WORK TO BE COMPLETED — Retype the line in which "quốc.ỨNG DỤNG Công tắc đơn Arteor – 572006" appears, then every line after it until the records end. Leave out the pictures.

------------------------------------------------

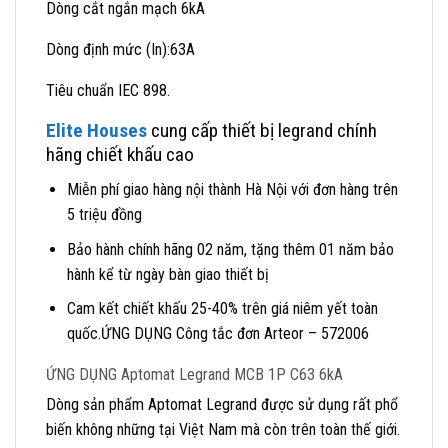
Dòng cắt ngắn mạch 6kA
Dòng định mức (In):63A
Tiêu chuẩn IEC 898.
Elite Houses
cung cấp thiết bị legrand chính
hãng chiết khấu cao
Miễn phí giao hàng nội thành Hà Nội với đơn hàng trên
5 triệu đồng
Bảo hành chính hãng 02 năm, tặng thêm 01 năm bảo
hành kể từ ngày bàn giao thiết bị
Cam kết chiết khấu 25-40% trên giá niêm yết toàn
quốc.ỨNG DỤNG Công tắc đơn Arteor – 572006
ỨNG DỤNG Aptomat Legrand MCB 1P C63 6kA
Dòng sản phẩm Aptomat Legrand được sử dụng rất phổ
biến không những tại Việt Nam mà còn trên toàn thế giới.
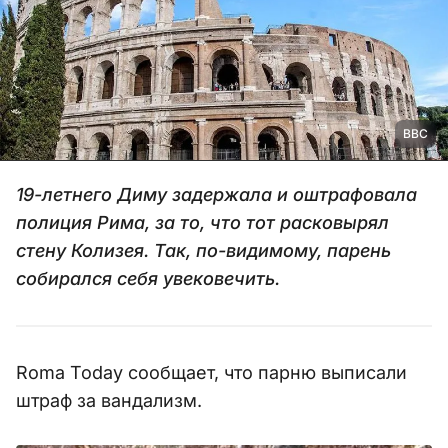
BBC
19-летнего Диму задержала и оштрафовала
полиция Рима, за то, что тот расковырял
стену Колизея. Так, по-видимому, парень
собирался себя увековечить.
Roma Today сообщает, что парню выписали
штраф за вандализм.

------------------------------------------------

TASK RESPONSE —
quốc.ỨNG DỤNG Công tắc đơn Arteor – 572006
ỨNG DỤNG Aptomat Legrand MCB 1P C63 6kA
Dòng sản phẩm Aptomat Legrand được sử dụng rất phổ
biến không những tại Việt Nam mà còn trên toàn thế giới.
BBC
19-летнего Диму задержала и оштрафовала
полиция Рима, за то, что тот расковырял
стену Колизея. Так, по-видимому, парень
собирался себя увековечить.
Roma Today сообщает, что парню выписали
штраф за вандализм.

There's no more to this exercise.